Since you're trying to learn, let me point out a few things that would
let you teach yourself, which is usually quicker and more effective than
asking on a mailing list.  (Go ahead and ask, but if you figure out the
simpler ones yourself, you'll learn faster)

(BTW, I'm using 3.2, but it'll probably be very close)

First, that error has nothing to do with BeautifulSoup.  If it had, I
wouldn't have responded, since I don't have any experience with BS.  The
way you could learn that for yourself is to factor the line giving the
error:

tmp = urllib.urlopen("http://www.pinterest.com")
soup = BeautifulSoup(tmp)

Now, you'll get the error on the first line, before doing anything with
BeautifulSoup.

Now that you have narrowed it to urllib.urlopen, go find the docs for
that.  I used DuckDuckGo, with keywords  python urllib urlopen, and the
first match was:
     http://docs.python.org/2/library/urllib.html

and even though this is 2.7.3 docs, the first paragraph tells you
something useful:

Note

The urllib
<http://docs.python.org/2/library/urllib.html#module-urllib> module has
been split into parts and renamed in Python 3
to urllib.request, urllib.parse, and urllib.error. The /2to3/
<http://docs.python.org/2/glossary.html#term-to3> tool will
automatically adapt imports when converting your sources to Python 3.
Also note that the urllib.urlopen()
<http://docs.python.org/2/library/urllib.html#urllib.urlopen> function
has been removed in Python 3 in favor of urllib2.urlopen()
<http://docs.python.org/2/library/urllib2.html#urllib2.urlopen>.

Now, the next question I'd ask is whether you're working from a book (or
online tutorial), and that book is describing Python 2.x  If so, you
might encounter this type of pain many times.

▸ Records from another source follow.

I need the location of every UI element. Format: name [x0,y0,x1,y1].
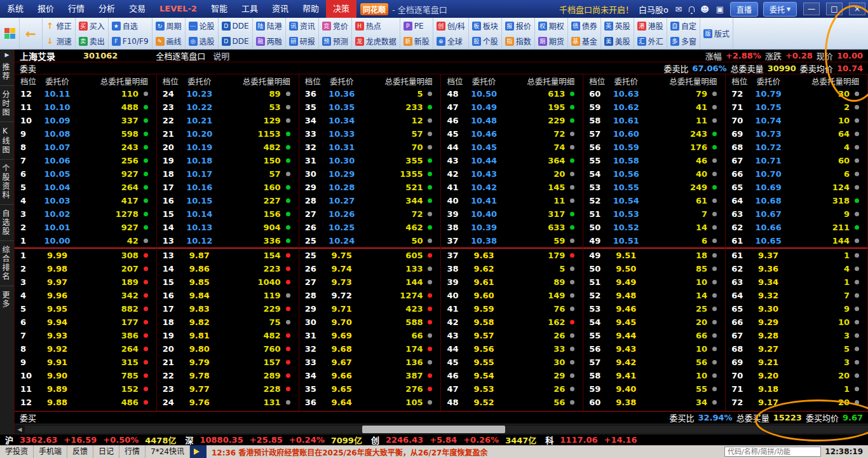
volume-detail-dot[interactable] [855,158,859,163]
app-grid-icon[interactable] [4,28,16,39]
status-link-日记[interactable]: 日记 [93,445,119,458]
order-row[interactable]: 6910.7364 [726,127,867,141]
order-row[interactable]: 710.06256 [15,154,156,167]
order-row[interactable]: 529.4814 [583,289,725,302]
order-row[interactable]: 299.71423 [299,302,441,316]
order-row[interactable]: 1110.10488 [15,101,156,114]
volume-detail-dot[interactable] [286,307,290,311]
volume-detail-dot[interactable] [286,239,290,243]
volume-detail-dot[interactable] [570,198,574,203]
volume-detail-dot[interactable] [144,253,148,258]
toolbar-button-多窗[interactable]: 多多窗 [670,34,696,49]
sidebar-item-更多[interactable]: 更多 [0,286,14,313]
order-row[interactable]: 149.86223 [157,262,299,275]
order-row[interactable]: 110.0042 [15,234,156,247]
volume-detail-dot[interactable] [286,333,290,338]
volume-detail-dot[interactable] [428,360,432,364]
order-row[interactable]: 3510.35233 [299,101,441,114]
volume-detail-dot[interactable] [144,172,148,176]
menu-item-资讯[interactable]: 资讯 [265,0,295,18]
volume-detail-dot[interactable] [570,172,574,176]
volume-detail-dot[interactable] [286,360,290,364]
menu-item-行情[interactable]: 行情 [61,0,92,18]
volume-detail-dot[interactable] [855,92,859,96]
volume-detail-dot[interactable] [855,360,859,364]
volume-detail-dot[interactable] [855,145,859,149]
order-row[interactable]: 6210.66211 [726,221,867,234]
volume-detail-dot[interactable] [144,333,148,338]
order-row[interactable]: 719.181 [726,382,867,396]
volume-detail-dot[interactable] [428,347,432,351]
volume-detail-dot[interactable] [428,158,432,163]
order-row[interactable]: 2210.21129 [157,114,299,127]
order-row[interactable]: 129.88486 [15,396,156,409]
order-row[interactable]: 1610.15227 [157,194,299,207]
volume-detail-dot[interactable] [428,267,432,271]
order-row[interactable]: 3910.40317 [441,207,583,221]
volume-detail-dot[interactable] [712,212,717,216]
volume-detail-dot[interactable] [712,118,717,123]
order-row[interactable]: 4610.48229 [441,114,583,127]
order-row[interactable]: 609.3834 [583,396,725,409]
volume-detail-dot[interactable] [428,387,432,391]
order-row[interactable]: 6610.706 [726,167,867,181]
order-row[interactable]: 2810.27344 [299,194,441,207]
volume-detail-dot[interactable] [286,347,290,351]
index-创[interactable]: 创2246.43+5.84+0.26%3447亿 [371,434,536,446]
volume-detail-dot[interactable] [570,387,574,391]
volume-detail-dot[interactable] [570,347,574,351]
order-row[interactable]: 119.89152 [15,382,156,396]
volume-detail-dot[interactable] [286,253,290,258]
order-row[interactable]: 209.80760 [157,342,299,356]
volume-detail-dot[interactable] [855,225,859,230]
volume-detail-dot[interactable] [144,293,148,298]
order-row[interactable]: 259.75605 [299,249,441,262]
volume-detail-dot[interactable] [144,280,148,284]
volume-detail-dot[interactable] [712,400,717,405]
order-row[interactable]: 3310.3357 [299,127,441,141]
order-row[interactable]: 339.67136 [299,356,441,369]
order-row[interactable]: 709.2020 [726,369,867,382]
volume-detail-dot[interactable] [428,225,432,230]
toolbar-button-外汇[interactable]: 汇外汇 [637,34,663,49]
order-row[interactable]: 199.81482 [157,329,299,342]
volume-detail-dot[interactable] [144,145,148,149]
toolbar-button-DDE[interactable]: DDDE [222,18,249,34]
order-row[interactable]: 489.5256 [441,396,583,409]
volume-detail-dot[interactable] [712,198,717,203]
menu-item-系统[interactable]: 系统 [0,0,31,18]
volume-detail-dot[interactable] [712,267,717,271]
order-row[interactable]: 1710.16160 [157,181,299,194]
volume-detail-dot[interactable] [570,145,574,149]
order-row[interactable]: 5610.59176 [583,141,725,154]
order-row[interactable]: 559.4466 [583,329,725,342]
menu-item-报价[interactable]: 报价 [31,0,61,18]
volume-detail-dot[interactable] [570,158,574,163]
order-row[interactable]: 6310.679 [726,207,867,221]
order-row[interactable]: 179.83229 [157,302,299,316]
order-row[interactable]: 2010.19482 [157,141,299,154]
mail-icon[interactable]: ✉ [674,4,684,14]
toolbar-button-DDE[interactable]: DDDE [222,34,249,49]
volume-detail-dot[interactable] [570,307,574,311]
order-row[interactable]: 4310.44364 [441,154,583,167]
order-row[interactable]: 649.327 [726,289,867,302]
volume-detail-dot[interactable] [855,253,859,258]
volume-detail-dot[interactable] [286,320,290,324]
sidebar-item-自选股[interactable]: 自选股 [0,204,14,240]
volume-detail-dot[interactable] [144,158,148,163]
volume-detail-dot[interactable] [428,307,432,311]
order-row[interactable]: 210.01927 [15,221,156,234]
order-row[interactable]: 2710.2672 [299,207,441,221]
toolbar-button-美股[interactable]: 美美股 [604,34,630,49]
order-row[interactable]: 3210.3170 [299,141,441,154]
volume-detail-dot[interactable] [286,145,290,149]
volume-detail-dot[interactable] [144,225,148,230]
order-row[interactable]: 249.76131 [157,396,299,409]
order-row[interactable]: 5210.5461 [583,194,725,207]
volume-detail-dot[interactable] [712,132,717,136]
order-row[interactable]: 189.8275 [157,316,299,329]
order-row[interactable]: 7010.7410 [726,114,867,127]
volume-detail-dot[interactable] [712,225,717,230]
order-row[interactable]: 5410.5640 [583,167,725,181]
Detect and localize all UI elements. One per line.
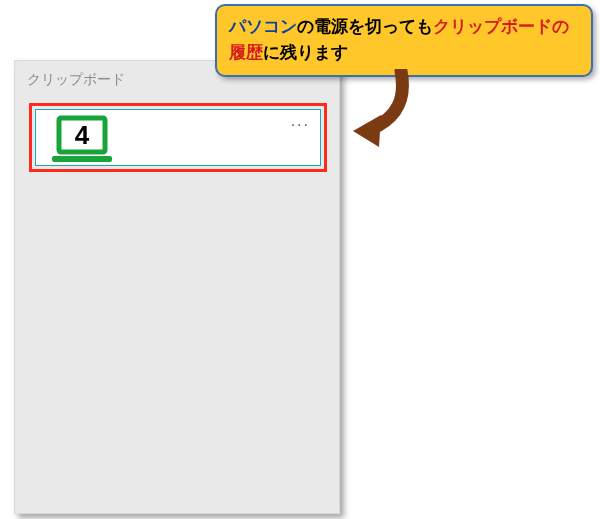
panel-title: クリップボード — [27, 71, 125, 89]
callout-seg-1: パソコン — [229, 17, 297, 36]
arrow-icon — [351, 69, 411, 149]
svg-rect-1 — [52, 156, 112, 162]
more-icon[interactable]: ··· — [291, 116, 310, 134]
svg-marker-2 — [353, 115, 381, 147]
callout-box: パソコンの電源を切ってもクリップボードの履歴に残ります — [215, 4, 593, 77]
callout-seg-2: の電源を切っても — [297, 17, 433, 36]
clipboard-item[interactable]: 4 ··· — [35, 109, 321, 166]
laptop-number: 4 — [75, 120, 90, 150]
laptop-icon: 4 — [46, 114, 118, 166]
callout-seg-4: に残ります — [263, 43, 348, 62]
clipboard-panel: クリップボード 4 ··· — [14, 60, 340, 514]
item-highlight-box: 4 ··· — [29, 103, 327, 172]
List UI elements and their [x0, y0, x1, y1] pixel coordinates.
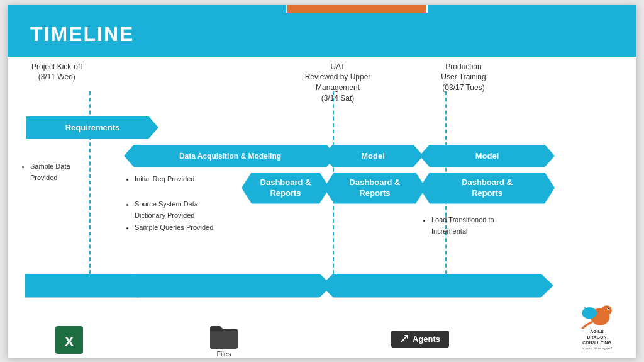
- bullets-source: Source System DataDictionary Provided Sa…: [126, 198, 213, 234]
- svg-point-3: [582, 307, 597, 319]
- dashboard-3-arrow: Dashboard &Reports: [419, 173, 555, 204]
- agents-button[interactable]: Agents: [391, 331, 449, 348]
- model-1-arrow: Model: [323, 145, 423, 167]
- bottom-arrow-3: [321, 274, 553, 298]
- folder-icon: [209, 324, 239, 349]
- bullets-load: Load Transitioned toIncremental: [423, 214, 494, 237]
- agents-label: Agents: [413, 334, 440, 344]
- milestone-production: ProductionUser Training(03/17 Tues): [423, 62, 504, 93]
- folder-icon-container: Files: [209, 324, 239, 358]
- bullet-load-incremental: Load Transitioned toIncremental: [431, 214, 494, 237]
- bar-orange: [287, 5, 426, 13]
- agents-icon: [400, 334, 409, 343]
- title-area: TIMELINE: [8, 13, 636, 57]
- data-acq-arrow: Data Acquisition & Modeling: [124, 145, 336, 167]
- bullet-sample-queries: Sample Queries Provided: [135, 222, 213, 234]
- slide-title: TIMELINE: [30, 23, 134, 46]
- bullets-sample: Sample DataProvided: [21, 161, 70, 184]
- bullets-req: Initial Req Provided: [126, 173, 194, 185]
- bullet-source-system: Source System DataDictionary Provided: [135, 198, 213, 222]
- svg-text:X: X: [65, 334, 74, 349]
- logo-area: AGILEDRAGONCONSULTING is your data agile…: [569, 300, 625, 350]
- bullet-initial-req: Initial Req Provided: [135, 173, 194, 185]
- bottom-arrow-2: [125, 274, 332, 298]
- main-content: Project Kick-off(3/11 Wed) UATReviewed b…: [8, 57, 636, 358]
- bar-blue-left: [8, 5, 286, 13]
- svg-point-4: [601, 305, 611, 315]
- requirements-arrow: Requirements: [26, 116, 158, 139]
- milestone-uat: UATReviewed by Upper Management(3/14 Sat…: [297, 62, 379, 104]
- top-bars: [8, 5, 636, 13]
- dashboard-1-arrow: Dashboard &Reports: [242, 173, 330, 204]
- excel-icon: X: [55, 326, 83, 354]
- slide: TIMELINE Project Kick-off(3/11 Wed) UATR…: [8, 5, 636, 358]
- dashboard-2-arrow: Dashboard &Reports: [324, 173, 426, 204]
- logo-tagline: is your data agile?: [582, 346, 613, 350]
- logo-company: AGILEDRAGONCONSULTING: [582, 329, 611, 346]
- bullet-sample-data: Sample DataProvided: [30, 161, 70, 184]
- model-2-arrow: Model: [419, 145, 555, 167]
- svg-point-6: [608, 308, 609, 309]
- excel-icon-container: X: [55, 326, 83, 354]
- folder-label: Files: [216, 350, 231, 358]
- dragon-logo: [577, 300, 618, 329]
- bar-blue-right: [428, 5, 636, 13]
- milestone-kickoff: Project Kick-off(3/11 Wed): [31, 62, 82, 83]
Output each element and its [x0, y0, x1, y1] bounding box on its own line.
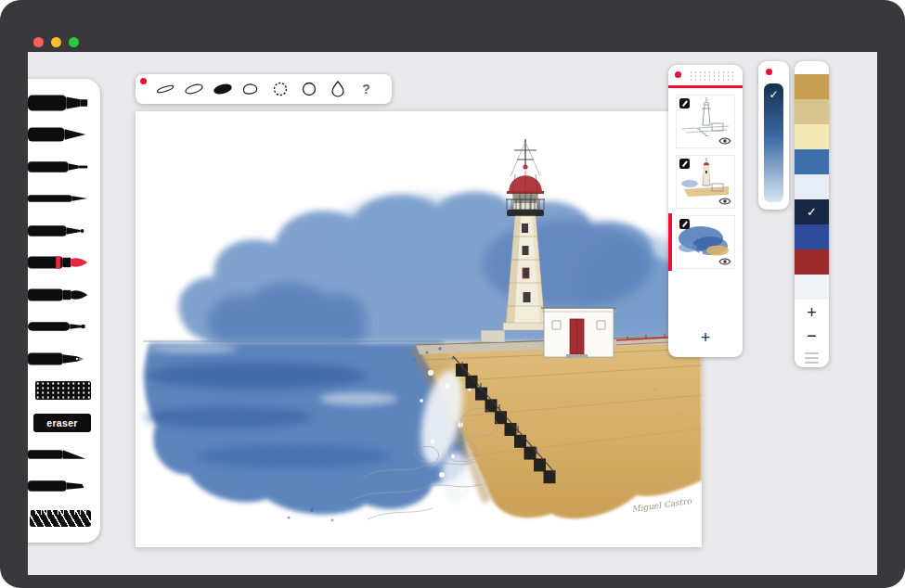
- add-color-button[interactable]: +: [807, 301, 817, 323]
- chisel-marker-icon: [28, 92, 91, 114]
- palette-swatches: ✓: [795, 74, 829, 300]
- visibility-eye-icon[interactable]: [718, 257, 731, 266]
- tool-sketch-pen[interactable]: [28, 216, 91, 246]
- layers-header: [668, 65, 743, 85]
- tools-panel: eraser: [28, 79, 100, 543]
- paint-brush-icon: [28, 284, 91, 306]
- calligraphy-pen-icon: [28, 475, 91, 497]
- tool-calligraphy-pen[interactable]: [28, 471, 91, 501]
- tool-eraser[interactable]: eraser: [28, 408, 91, 438]
- nib-oval[interactable]: [179, 76, 208, 102]
- canvas[interactable]: Miguel Castro: [136, 111, 702, 547]
- layer-badge-icon: [679, 159, 690, 169]
- palette-swatch-1[interactable]: [795, 74, 829, 99]
- palette-drag-handle[interactable]: [805, 352, 819, 364]
- tool-fineliner[interactable]: [28, 152, 91, 182]
- drag-grip-dots[interactable]: [689, 70, 733, 81]
- palette-swatch-3[interactable]: [795, 124, 829, 149]
- palette-swatch-7[interactable]: [795, 224, 829, 249]
- visibility-eye-icon[interactable]: [718, 136, 731, 146]
- tool-halftone-stamp[interactable]: [28, 376, 91, 405]
- needle-pen-icon: [28, 187, 91, 210]
- active-indicator-dot: [140, 78, 147, 84]
- eraser-label: eraser: [46, 417, 77, 428]
- round-pen-icon: [28, 315, 91, 338]
- sketch-pen-icon: [28, 220, 91, 242]
- selected-color-check: ✓: [795, 199, 829, 224]
- layer-item-watercolor-wash[interactable]: [676, 215, 735, 269]
- layer-item-color-study[interactable]: [676, 155, 735, 209]
- palette-swatch-6[interactable]: ✓: [795, 199, 829, 224]
- tool-cone-marker[interactable]: [28, 120, 91, 149]
- shade-slider[interactable]: ✓: [764, 83, 783, 202]
- palette-swatch-5[interactable]: [795, 174, 829, 199]
- app-screen: eraser ?: [28, 52, 877, 575]
- tool-blade[interactable]: [28, 440, 91, 469]
- halftone-stamp-icon: [35, 381, 91, 400]
- layer-item-pencil-sketch[interactable]: [676, 95, 735, 148]
- nib-waterdrop[interactable]: [323, 76, 352, 102]
- palette-swatch-9[interactable]: [795, 275, 829, 300]
- tool-chisel-marker[interactable]: [28, 88, 91, 118]
- zoom-button[interactable]: [69, 37, 79, 47]
- layer-badge-icon: [679, 219, 690, 229]
- palette-swatch-2[interactable]: [795, 99, 829, 124]
- help-label: ?: [362, 82, 370, 96]
- layers-panel: +: [668, 65, 743, 357]
- artist-signature: Miguel Castro: [631, 496, 692, 514]
- tool-needle-pen[interactable]: [28, 184, 91, 213]
- tool-ruler[interactable]: [28, 504, 91, 533]
- palette-swatch-8[interactable]: [795, 249, 829, 275]
- red-brush-icon: [28, 251, 91, 274]
- remove-color-button[interactable]: −: [807, 325, 817, 346]
- fountain-pen-icon: [28, 348, 91, 370]
- accent-divider: [668, 85, 743, 88]
- nib-filled-oval[interactable]: [208, 76, 237, 102]
- window-controls: [33, 37, 79, 47]
- palette-panel: ✓ + −: [795, 61, 829, 367]
- device-frame: eraser ?: [0, 0, 905, 588]
- lighthouse-painting[interactable]: Miguel Castro: [136, 111, 702, 547]
- active-indicator-dot: [675, 71, 681, 78]
- tool-fountain-pen[interactable]: [28, 344, 91, 374]
- nib-egg[interactable]: [237, 76, 265, 102]
- visibility-eye-icon[interactable]: [718, 197, 731, 206]
- blade-icon: [28, 443, 91, 466]
- cone-marker-icon: [28, 123, 91, 146]
- layer-badge-icon: [679, 98, 690, 109]
- nib-spray[interactable]: [265, 76, 294, 102]
- add-layer-button[interactable]: +: [701, 329, 711, 346]
- fineliner-icon: [28, 156, 91, 178]
- brush-shape-bar: ?: [136, 74, 392, 104]
- nib-thin-oval[interactable]: [150, 76, 179, 102]
- tool-paint-brush[interactable]: [28, 280, 91, 310]
- tool-red-brush[interactable]: [28, 248, 91, 277]
- gradient-panel: ✓: [758, 61, 789, 210]
- close-button[interactable]: [33, 37, 44, 47]
- palette-swatch-4[interactable]: [795, 149, 829, 174]
- nib-circle[interactable]: [294, 76, 323, 102]
- selected-layer-bar: [668, 213, 672, 271]
- minimize-button[interactable]: [51, 37, 61, 47]
- ruler-icon: [30, 510, 91, 527]
- eraser-icon: eraser: [33, 414, 91, 432]
- selected-shade-check: ✓: [764, 88, 783, 101]
- tool-round-pen[interactable]: [28, 312, 91, 341]
- active-indicator-dot: [766, 69, 772, 75]
- help-button[interactable]: ?: [352, 76, 381, 102]
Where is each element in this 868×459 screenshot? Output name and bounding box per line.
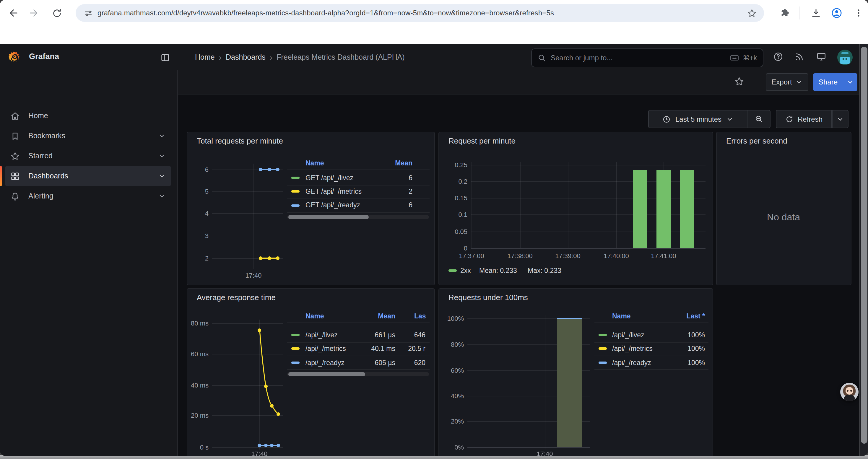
dock-menu-icon[interactable] bbox=[158, 51, 172, 64]
breadcrumb-dashboards[interactable]: Dashboards bbox=[226, 53, 266, 61]
sidebar-item-alerting[interactable]: Alerting bbox=[5, 186, 172, 206]
refresh-icon bbox=[785, 115, 794, 123]
panel-requests-under-100ms[interactable]: Requests under 100ms 100% 80% 60% 40% 20… bbox=[438, 288, 713, 456]
dashboard-toolbar: Export Share bbox=[177, 70, 868, 95]
bar-2xx bbox=[633, 170, 647, 248]
legend-swatch bbox=[291, 347, 300, 350]
breadcrumb-current: Freeleaps Metrics Dashboard (ALPHA) bbox=[277, 53, 405, 61]
user-avatar[interactable] bbox=[837, 50, 852, 65]
sidebar: Home Bookmarks Starred Dashboards bbox=[0, 70, 178, 456]
toolbar-divider bbox=[799, 6, 800, 20]
chevron-down-icon bbox=[846, 78, 854, 86]
browser-toolbar: grafana.mathmast.com/d/deytv4rwavabkb/fr… bbox=[0, 0, 868, 26]
search-icon bbox=[538, 54, 546, 62]
chevron-down-icon bbox=[837, 116, 844, 123]
search-placeholder: Search or jump to... bbox=[551, 54, 730, 62]
chevron-down-icon[interactable] bbox=[158, 153, 165, 160]
legend-swatch bbox=[291, 204, 300, 207]
legend-scrollbar[interactable] bbox=[287, 215, 429, 219]
forward-icon[interactable] bbox=[27, 6, 41, 20]
x-axis-label: 17:40 bbox=[245, 272, 261, 279]
x-axis-label: 17:40 bbox=[536, 450, 553, 456]
chevron-down-icon bbox=[796, 78, 803, 86]
legend-swatch bbox=[448, 269, 457, 272]
browser-window: grafana.mathmast.com/d/deytv4rwavabkb/fr… bbox=[0, 0, 868, 456]
series-line-top bbox=[557, 318, 582, 319]
home-icon bbox=[10, 111, 20, 121]
legend-swatch bbox=[291, 190, 300, 193]
share-button[interactable]: Share bbox=[813, 73, 843, 91]
selected-indicator bbox=[0, 166, 2, 186]
breadcrumb-home[interactable]: Home bbox=[195, 53, 215, 61]
url-bar[interactable]: grafana.mathmast.com/d/deytv4rwavabkb/fr… bbox=[75, 4, 764, 22]
bookmark-star-icon[interactable] bbox=[747, 8, 757, 18]
legend-swatch bbox=[598, 334, 607, 336]
time-range-picker[interactable]: Last 5 minutes bbox=[648, 110, 747, 128]
download-icon[interactable] bbox=[809, 6, 823, 20]
panel-title[interactable]: Total requests per minute bbox=[197, 136, 283, 145]
page-scrollbar[interactable] bbox=[859, 44, 868, 456]
legend-swatch bbox=[598, 362, 607, 364]
toolbar-divider bbox=[759, 74, 759, 89]
export-button[interactable]: Export bbox=[766, 73, 808, 91]
dashboards-grid-icon bbox=[10, 171, 20, 181]
extensions-icon[interactable] bbox=[778, 6, 792, 20]
bar-2xx bbox=[680, 170, 694, 248]
breadcrumb-separator: › bbox=[266, 53, 277, 62]
reload-icon[interactable] bbox=[50, 6, 64, 20]
refresh-button[interactable]: Refresh bbox=[776, 110, 832, 128]
grafana-brand[interactable]: Grafana bbox=[29, 52, 59, 61]
assistant-avatar[interactable] bbox=[840, 383, 859, 401]
share-dropdown-button[interactable] bbox=[843, 73, 857, 91]
panel-request-per-minute[interactable]: Request per minute 0.25 0.2 0.15 0.1 0.0… bbox=[438, 132, 713, 285]
keyboard-icon bbox=[730, 53, 739, 63]
time-controls: Last 5 minutes Refresh bbox=[648, 110, 848, 128]
panel-average-response-time[interactable]: Average response time 80 ms 60 ms 40 ms … bbox=[187, 288, 435, 456]
search-input[interactable]: Search or jump to... ⌘+k bbox=[531, 48, 764, 67]
monitor-icon[interactable] bbox=[815, 50, 828, 63]
panel-title[interactable]: Requests under 100ms bbox=[448, 293, 528, 302]
panel-title[interactable]: Request per minute bbox=[448, 136, 516, 145]
clock-icon bbox=[662, 115, 671, 123]
profile-icon[interactable] bbox=[830, 6, 844, 20]
grafana-logo-icon[interactable] bbox=[8, 51, 20, 63]
panel-total-requests[interactable]: Total requests per minute 6 5 4 3 2 bbox=[187, 132, 435, 285]
breadcrumb: Home › Dashboards › Freeleaps Metrics Da… bbox=[195, 53, 405, 62]
panel-errors-per-second[interactable]: Errors per second No data bbox=[716, 132, 851, 285]
url-text[interactable]: grafana.mathmast.com/d/deytv4rwavabkb/fr… bbox=[97, 9, 747, 17]
chevron-down-icon[interactable] bbox=[158, 193, 165, 200]
refresh-interval-dropdown[interactable] bbox=[832, 110, 848, 128]
chevron-down-icon[interactable] bbox=[158, 172, 165, 179]
chevron-down-icon[interactable] bbox=[158, 132, 165, 139]
help-icon[interactable] bbox=[772, 50, 785, 63]
bell-icon bbox=[10, 191, 20, 201]
site-settings-icon[interactable] bbox=[84, 8, 93, 18]
star-icon bbox=[10, 151, 20, 161]
area-fill bbox=[557, 319, 582, 447]
zoom-out-icon bbox=[754, 114, 763, 124]
news-rss-icon[interactable] bbox=[793, 50, 805, 63]
legend-swatch bbox=[291, 177, 300, 179]
sidebar-item-bookmarks[interactable]: Bookmarks bbox=[5, 126, 172, 146]
legend-swatch bbox=[291, 362, 300, 364]
x-axis-label: 17:40 bbox=[251, 450, 267, 456]
sidebar-item-starred[interactable]: Starred bbox=[5, 146, 172, 166]
bookmarks-bar: Freeleaps 收藏博客 bbox=[0, 26, 868, 45]
sidebar-item-dashboards[interactable]: Dashboards bbox=[5, 166, 172, 186]
scrollbar-thumb[interactable] bbox=[861, 47, 867, 444]
panel-title[interactable]: Errors per second bbox=[726, 136, 787, 145]
sidebar-item-home[interactable]: Home bbox=[5, 106, 172, 126]
menu-kebab-icon[interactable] bbox=[852, 6, 865, 20]
zoom-out-button[interactable] bbox=[747, 110, 771, 128]
favorite-star-icon[interactable] bbox=[733, 75, 746, 88]
no-data-message: No data bbox=[767, 212, 800, 223]
grafana-top-nav: Grafana Home › Dashboards › Freeleaps Me… bbox=[0, 44, 868, 70]
bookmark-icon bbox=[10, 131, 20, 141]
legend-scrollbar[interactable] bbox=[287, 372, 429, 376]
chevron-down-icon bbox=[726, 116, 733, 123]
legend-swatch bbox=[291, 334, 300, 336]
bar-2xx bbox=[656, 170, 671, 248]
back-icon[interactable] bbox=[6, 6, 20, 20]
legend-swatch bbox=[598, 347, 607, 350]
search-shortcut: ⌘+k bbox=[743, 54, 757, 62]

Anyway, another place you can learn is from the interactive
interpreter.  just run python3, and experiment.

>>> import urllib
>>> urllib.urlopen
Traceback (most recent call last):
  File "<stdin>", line 1, in <module>
AttributeError: 'module' object has no attribute 'urlopen'
>>> dir(urllib)
['__builtins__', '__cached__', '__doc__', '__file__', '__name__',
'__package__', '__path__']
>>>

Notice that dir shows us the attributes of urllib, and none of them look
directly useful.  That's because urllib is a package, not just a
module.  A package is a container for other modules.  We can also look
__file__

>>> urllib.__file__
'/usr/lib/python3.2/urllib/__init__.py'

That __init__.py is another clue;  that's the way packages are initialized.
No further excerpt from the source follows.